Required action — Transcribe all of the data verbatim, please, and leave out its pictures.

Source material —
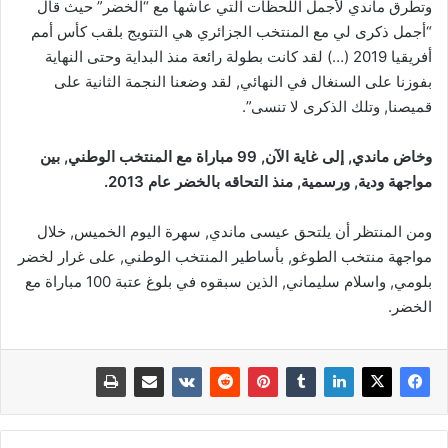
وتطرق ماندي لأجمل اللحظات التي عاشها مع “الخضر” حيث قال
“أجمل ذكرى لي مع المنتخب الجزائري هي التتويج بلقب كأس أمم
أفريقيا 2019 (…) لقد كانت بطولة رائعة منذ البداية وحتى النهاية
بفوزنا على السنغال في النهائي, لقد وضعنا النجمة الثانية على
قميصنا, وتلك الذكرى لا تنسى”.
وخاض ماندي, إلى غاية الآن, 99 مباراة مع المنتخب الوطني, بين
مواجهة ودية, ورسمية, منذ التحاقه بالخضر عام 2013.
ومن المنتظر أن يلتحق عيسى ماندي, سهرة اليوم الخميس, خلال
مواجهة منتخب الطوغو, بأساطير المنتخب الوطني, على غرار لخضر
بلومي, واسلام سليماني, الذين سبقوه في بلوغ عتبة 100 مباراة مع
الخضر.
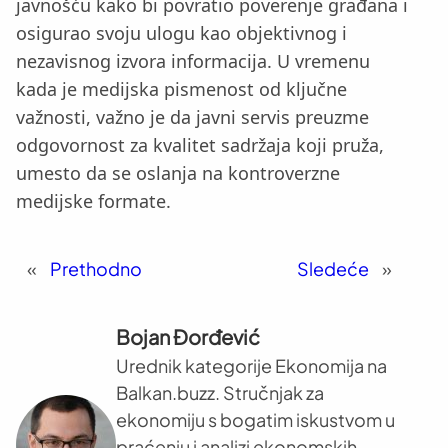
javnošću kako bi povratio poverenje građana i
osigurao svoju ulogu kao objektivnog i
nezavisnog izvora informacija. U vremenu
kada je medijska pismenost od ključne
važnosti, važno je da javni servis preuzme
odgovornost za kvalitet sadržaja koji pruža,
umesto da se oslanja na kontroverzne
medijske formate.
«
Prethodno
Sledeće
»
Bojan Đorđević
Urednik kategorije Ekonomija na
Balkan.buzz. Stručnjak za
ekonomiju s bogatim iskustvom u
praćenju i analizi ekonomskih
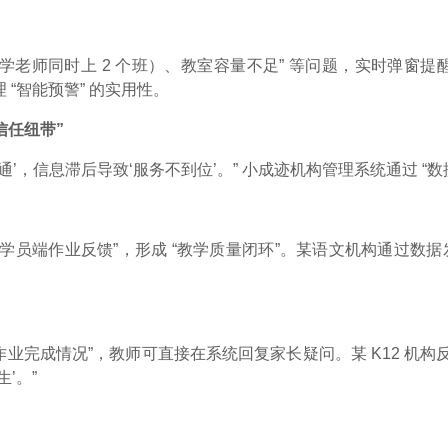
老师同时上 2 个班）、教室容量不足” 等问题，实时弹窗提醒。
 “智能预警” 的实用性。
申请免费体验
信任纽带”
’，信息滞后导致‘服务不到位’。” 小成迹机构管理系统通过 “数据
0/20
0/4
“学员端作业反馈”，形成 “教学质量闭环”。某语文机构通过数据发
0/11
立即申请
业完成情况”，教师可直接在系统回复家长疑问。某 K12 机构
’。”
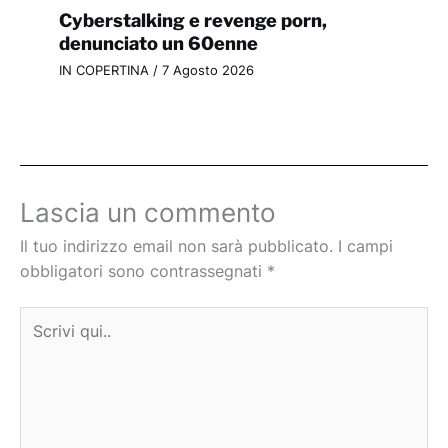
Cyberstalking e revenge porn,
denunciato un 60enne
IN COPERTINA
/
7 Agosto 2026
Lascia un commento
Il tuo indirizzo email non sarà pubblicato.
I campi
obbligatori sono contrassegnati
*
Scrivi
qui..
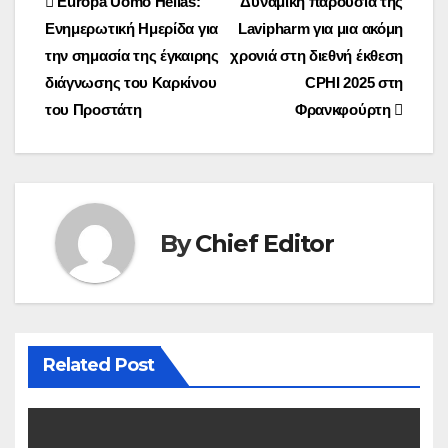
Post
Europa Uomo Hellas:
Δυναμική παρουσία της
Ενημερωτική Ημερίδα για
Lavipharm για μια ακόμη
navigation
την σημασία της έγκαιρης
χρονιά στη διεθνή έκθεση
διάγνωσης του Καρκίνου
CPHI 2025 στη
του Προστάτη
Φρανκφούρτη
By
Chief Editor
Related Post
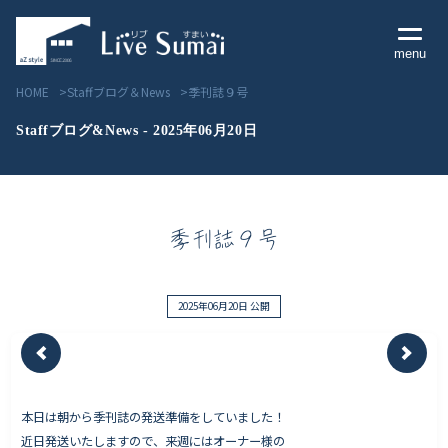
menu
HOME
Staffブログ＆News
季刊誌９号
Staffブログ&News - 2025年06月20日
Livesumai コンセプト
季刊誌９号
Livesumai 住宅標準性能
Livesumai 家づくりの流れ
2025年06月20日 公開
Livesumai 保証について
見学会／モデルハウス情報
本日は朝から季刊誌の発送準備をしていました！
近日発送いたしますので、来週にはオーナー様の
物件情報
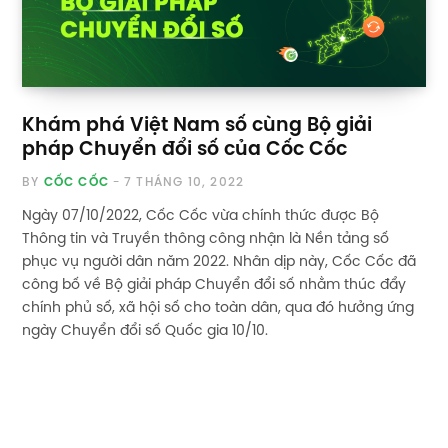
Khám phá Việt Nam số cùng Bộ giải
pháp Chuyển đổi số của Cốc Cốc
BY
CỐC CỐC
7 THÁNG 10, 2022
Ngày 07/10/2022, Cốc Cốc vừa chính thức được Bộ
Thông tin và Truyền thông công nhận là Nền tảng số
phục vụ người dân năm 2022. Nhân dịp này, Cốc Cốc đã
công bố về Bộ giải pháp Chuyển đổi số nhằm thúc đẩy
chính phủ số, xã hội số cho toàn dân, qua đó hưởng ứng
ngày Chuyển đổi số Quốc gia 10/10.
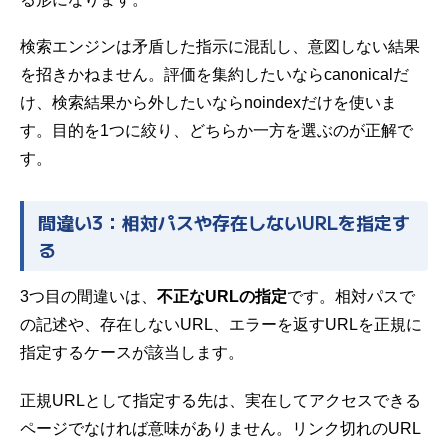
検索エンジンは矛盾した指示に混乱し、意図しない結果
を招きかねません。評価を集約したいならcanonicalだ
け、検索結果から外したいならnoindexだけを使いま
す。目的を1つに絞り、どちらか一方を選ぶのが正解で
す。
間違い3：相対パスや存在しないURLを指定す
る
3つ目の間違いは、
不正なURLの指定
です。相対パスで
の記述や、存在しないURL、エラーを返すURLを正規に
指定するケースが該当します。
正規URLとして指定する先は、実在してアクセスできる
ページでなければ意味がありません。リンク切れのURL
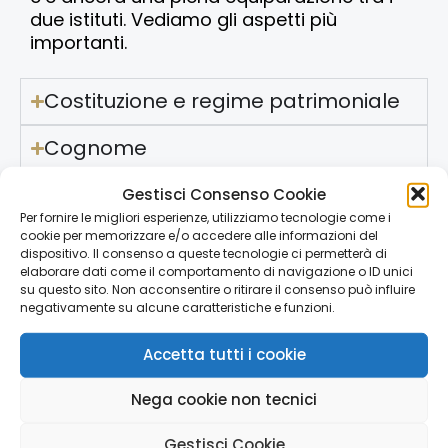
due istituti. Vediamo gli aspetti più
importanti.
Costituzione e regime patrimoniale
Cognome
Diritti e doveri
Gestisci Consenso Cookie
Per fornire le migliori esperienze, utilizziamo tecnologie come i
cookie per memorizzare e/o accedere alle informazioni del
Pensione, TFR e successione per
dispositivo. Il consenso a queste tecnologie ci permetterà di
causa di morte
elaborare dati come il comportamento di navigazione o ID unici
su questo sito. Non acconsentire o ritirare il consenso può influire
negativamente su alcune caratteristiche e funzioni.
Scioglimento e conseguenze
Accetta tutti i cookie
Adozione
Nega cookie non tecnici
Gestisci Cookie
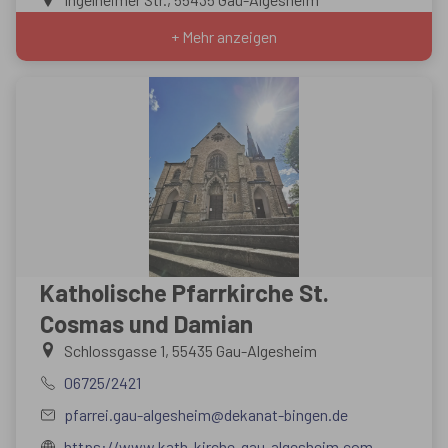
+ Mehr anzeigen
Katholische Pfarrkirche St.
Cosmas und Damian
Schlossgasse 1, 55435 Gau-Algesheim
06725/2421
pfarrei.gau-algesheim@dekanat-bingen.de
https://www.kath-kirche-gau-algesheim.com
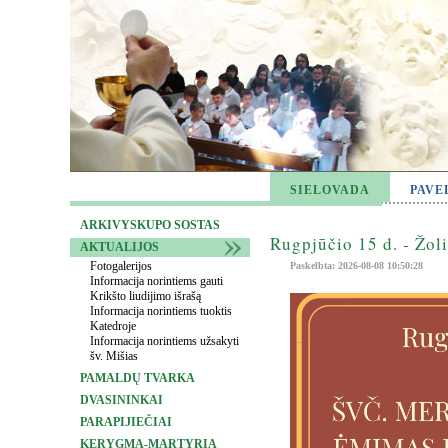
SIELOVADA
PAVE
ARKIVYSKUPO SOSTAS
Rugpjūčio 15 d. - Žol
AKTUALIJOS
Fotogalerijos
Paskelbta: 2026-08-08 10:50:28
Informacija norintiems gauti
Krikšto liudijimo išrašą
Informacija norintiems tuoktis
Katedroje
Informacija norintiems užsakyti
šv. Mišias
PAMALDŲ TVARKA
DVASININKAI
PARAPIJIEČIAI
KERYGMA-MARTYRIA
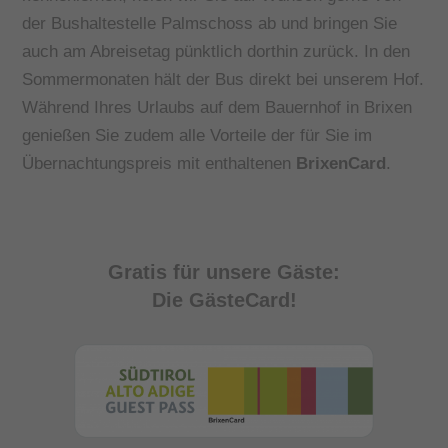
der Bushaltestelle Palmschoss ab und bringen Sie
auch am Abreisetag pünktlich dorthin zurück. In den
Sommermonaten hält der Bus direkt bei unserem Hof.
Während Ihres Urlaubs auf dem Bauernhof in Brixen
genießen Sie zudem alle Vorteile der für Sie im
Übernachtungspreis mit enthaltenen
BrixenCard
.
Gratis für unsere Gäste:
Die GästeCard!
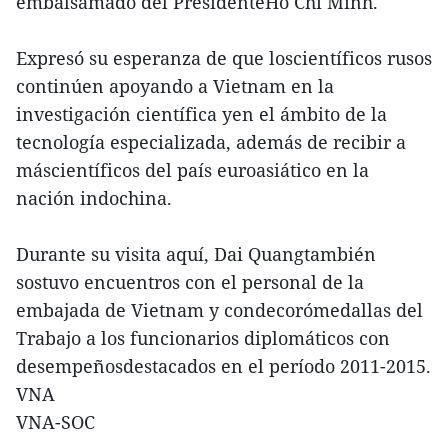
embalsamado del PresidenteHo Chi Minh.
Expresó su esperanza de que loscientíficos rusos
continúen apoyando a Vietnam en la
investigación científica yen el ámbito de la
tecnología especializada, además de recibir a
máscientíficos del país euroasiático en la
nación indochina.
Durante su visita aquí, Dai Quangtambién
sostuvo encuentros con el personal de la
embajada de Vietnam y condecorómedallas del
Trabajo a los funcionarios diplomáticos con
desempeñosdestacados en el período 2011-2015.
VNA
VNA-SOC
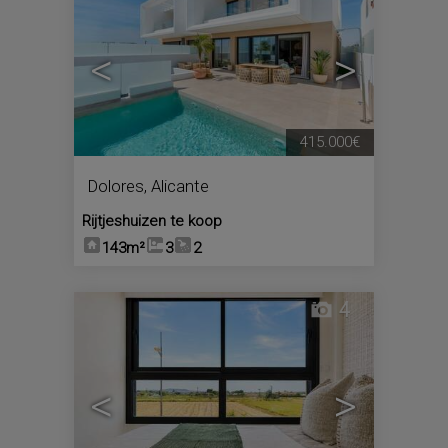
<
>
415.000€
Dolores
,
Alicante
Rijtjeshuizen te koop
143m²
3
2
4
<
>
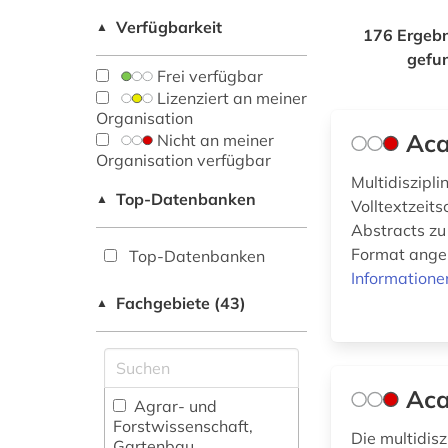
Verfügbarkeit
▲
176 Ergebn
gefu
Frei verfügbar
Lizenziert an meiner
Organisation
Aca
Nicht an meiner
Organisation verfügbar
Multidiszipl
Top-Datenbanken
▲
Volltextzeit
Abstracts zu
Format angeb
Top-Datenbanken
Informatione
Fachgebiete (43)
▲
Aca
Agrar- und
Forstwissenschaft,
Die multidis
Gartenbau,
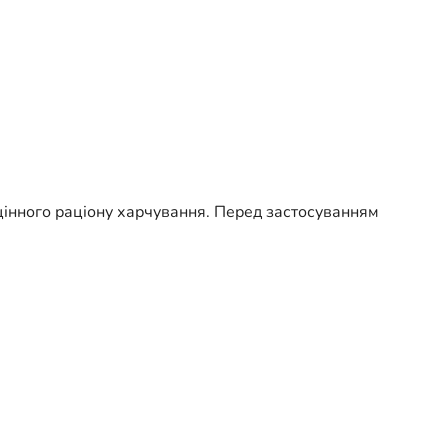
цінного раціону харчування. Перед застосуванням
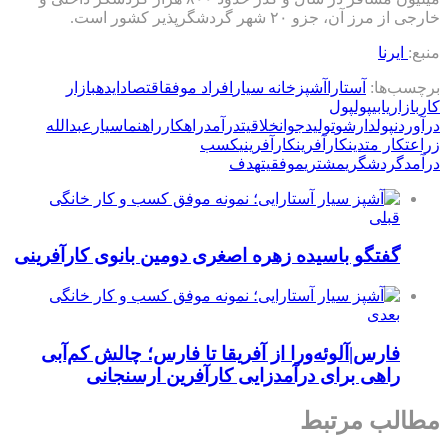
خارجی از مرز آن، جزو ۲۰ شهر گردشگرپذیر کشور است.
منبع:
ایرنا
برچسب‌ها:
آستارا
آشپزخانه سیار
افراد موفق
اقتصاد
ایده
بازار
کار
بازاریابی
پول
پول
درآوردن
پولدارشو
تولید
جوان
خلاقیت
درآمد
راهکار
راهنما
سیار
عبدالله
زراعتکار متدین
کارآفرین
کارآفرینی
کسب
درآمد
گردشگری
مشتری
موفقیت
هدف
قبلی
گفتگو باسیده زهره اصغری دومین بانوی کارآفرینی
بعدی
فارس|آلوئه‌ورا از آفریقا تا فارس؛ چالش کم‌آبی
راهی برای درآمدزایی کارآفرین ارسنجانی
مطالب مرتبط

Completed task —
وتطرق ماندي لأجمل اللحظات التي عاشها مع “الخضر” حيث قال
“أجمل ذكرى لي مع المنتخب الجزائري هي التتويج بلقب كأس أمم
أفريقيا 2019 (…) لقد كانت بطولة رائعة منذ البداية وحتى النهاية
بفوزنا على السنغال في النهائي, لقد وضعنا النجمة الثانية على
قميصنا, وتلك الذكرى لا تنسى”.
وخاض ماندي, إلى غاية الآن, 99 مباراة مع المنتخب الوطني, بين
مواجهة ودية, ورسمية, منذ التحاقه بالخضر عام 2013.
ومن المنتظر أن يلتحق عيسى ماندي, سهرة اليوم الخميس, خلال
مواجهة منتخب الطوغو, بأساطير المنتخب الوطني, على غرار لخضر
بلومي, واسلام سليماني, الذين سبقوه في بلوغ عتبة 100 مباراة مع
الخضر.
javnošću kako bi povratio poverenje građana i
osigurao svoju ulogu kao objektivnog i
nezavisnog izvora informacija. U vremenu
kada je medijska pismenost od ključne
važnosti, važno je da javni servis preuzme
odgovornost za kvalitet sadržaja koji pruža,
umesto da se oslanja na kontroverzne
medijske formate.
«
Prethodno
Sledeće
»
Bojan Đorđević
Urednik kategorije Ekonomija na
Balkan.buzz. Stručnjak za
ekonomiju s bogatim iskustvom u
praćenju i analizi ekonomskih
老师同时上 2 个班）、教室容量不足” 等问题，实时弹窗提醒。
 “智能预警” 的实用性。
申请免费体验
信任纽带”
’，信息滞后导致‘服务不到位’。” 小成迹机构管理系统通过 “数据
0/20
0/4
“学员端作业反馈”，形成 “教学质量闭环”。某语文机构通过数据发
0/11
立即申请
业完成情况”，教师可直接在系统回复家长疑问。某 K12 机构
’。”
Cyberstalking e revenge porn,
denunciato un 60enne
IN COPERTINA
/
7 Agosto 2026
Lascia un commento
Il tuo indirizzo email non sarà pubblicato.
I campi
obbligatori sono contrassegnati
*
Scrivi
qui..
Post
Europa Uomo Hellas:
Δυναμική παρουσία της
Ενημερωτική Ημερίδα για
Lavipharm για μια ακόμη
navigation
την σημασία της έγκαιρης
χρονιά στη διεθνή έκθεση
διάγνωσης του Καρκίνου
CPHI 2025 στη
του Προστάτη
Φρανκφούρτη
By
Chief Editor
Related Post
menu
HOME
Staffブログ＆News
季刊誌９号
Staffブログ&News - 2025年06月20日
Livesumai コンセプト
季刊誌９号
Livesumai 住宅標準性能
Livesumai 家づくりの流れ
2025年06月20日 公開
Livesumai 保証について
見学会／モデルハウス情報
本日は朝から季刊誌の発送準備をしていました！
近日発送いたしますので、来週にはオーナー様の
物件情報
Khám phá Việt Nam số cùng Bộ giải
pháp Chuyển đổi số của Cốc Cốc
BY
CỐC CỐC
7 THÁNG 10, 2022
Ngày 07/10/2022, Cốc Cốc vừa chính thức được Bộ
Thông tin và Truyền thông công nhận là Nền tảng số
phục vụ người dân năm 2022. Nhân dịp này, Cốc Cốc đã
công bố về Bộ giải pháp Chuyển đổi số nhằm thúc đẩy
chính phủ số, xã hội số cho toàn dân, qua đó hưởng ứng
ngày Chuyển đổi số Quốc gia 10/10.
検索エンジンは矛盾した指示に混乱し、意図しない結果
を招きかねません。評価を集約したいならcanonicalだ
け、検索結果から外したいならnoindexだけを使いま
す。目的を1つに絞り、どちらか一方を選ぶのが正解で
す。
間違い3：相対パスや存在しないURLを指定す
る
3つ目の間違いは、
不正なURLの指定
です。相対パスで
の記述や、存在しないURL、エラーを返すURLを正規に
指定するケースが該当します。
正規URLとして指定する先は、実在してアクセスできる
ページでなければ意味がありません。リンク切れのURL
due istituti. Vediamo gli aspetti più
importanti.
Costituzione e regime patrimoniale
Cognome
Diritti e doveri
Gestisci Consenso Cookie
Per fornire le migliori esperienze, utilizziamo tecnologie come i
cookie per memorizzare e/o accedere alle informazioni del
Pensione, TFR e successione per
dispositivo. Il consenso a queste tecnologie ci permetterà di
causa di morte
elaborare dati come il comportamento di navigazione o ID unici
su questo sito. Non acconsentire o ritirare il consenso può influire
negativamente su alcune caratteristiche e funzioni.
Scioglimento e conseguenze
Accetta tutti i cookie
Adozione
Nega cookie non tecnici
Gestisci Cookie
+ Mehr anzeigen
Katholische Pfarrkirche St.
Cosmas und Damian
Schlossgasse 1, 55435 Gau-Algesheim
06725/2421
pfarrei.gau-algesheim@dekanat-bingen.de
https://www.kath-kirche-gau-algesheim.com
SIELOVADA
PAVE
ARKIVYSKUPO SOSTAS
Rugpjūčio 15 d. - Žol
AKTUALIJOS
Fotogalerijos
Paskelbta: 2026-08-08 10:50:28
Informacija norintiems gauti
Krikšto liudijimo išrašą
Informacija norintiems tuoktis
Katedroje
Informacija norintiems užsakyti
šv. Mišias
PAMALDŲ TVARKA
DVASININKAI
PARAPIJIEČIAI
KERYGMA-MARTYRIA
der Bushaltestelle Palmschoss ab und bringen Sie
auch am Abreisetag pünktlich dorthin zurück. In den
Sommermonaten hält der Bus direkt bei unserem Hof.
Während Ihres Urlaubs auf dem Bauernhof in Brixen
genießen Sie zudem alle Vorteile der für Sie im
Übernachtungspreis mit enthaltenen
BrixenCard
.
Gratis für unsere Gäste:
Die GästeCard!
embalsamado del PresidenteHo Chi Minh.
Expresó su esperanza de que loscientíficos rusos
continúen apoyando a Vietnam en la
investigación científica yen el ámbito de la
tecnología especializada, además de recibir a
máscientíficos del país euroasiático en la
nación indochina.
Durante su visita aquí, Dai Quangtambién
sostuvo encuentros con el personal de la
embajada de Vietnam y condecorómedallas del
Trabajo a los funcionarios diplomáticos con
desempeñosdestacados en el período 2011-2015.
VNA
VNA-SOC
<
>
415.000€
Dolores
,
Alicante
Rijtjeshuizen te koop
143m²
3
2
4
<
>
Verfügbarkeit
▲
176 Ergebn
gefu
Frei verfügbar
Lizenziert an meiner
Organisation
Aca
Nicht an meiner
Organisation verfügbar
Multidiszipl
Top-Datenbanken
▲
Volltextzeit
Abstracts zu
Format angeb
Top-Datenbanken
Informatione
Fachgebiete (43)
▲
Aca
Agrar- und
Forstwissenschaft,
Die multidis
Gartenbau,
цінного раціону харчування. Перед застосуванням
خارجی از مرز آن، جزو ۲۰ شهر گردشگرپذیر کشور است.
منبع:
ایرنا
برچسب‌ها:
آستارا
آشپزخانه سیار
افراد موفق
اقتصاد
ایده
بازار
کار
بازاریابی
پول
پول
درآوردن
پولدارشو
تولید
جوان
خلاقیت
درآمد
راهکار
راهنما
سیار
عبدالله
زراعتکار متدین
کارآفرین
کارآفرینی
کسب
درآمد
گردشگری
مشتری
موفقیت
هدف
قبلی
گفتگو باسیده زهره اصغری دومین بانوی کارآفرینی
بعدی
فارس|آلوئه‌ورا از آفریقا تا فارس؛ چالش کم‌آبی
راهی برای درآمدزایی کارآفرین ارسنجانی
مطالب مرتبط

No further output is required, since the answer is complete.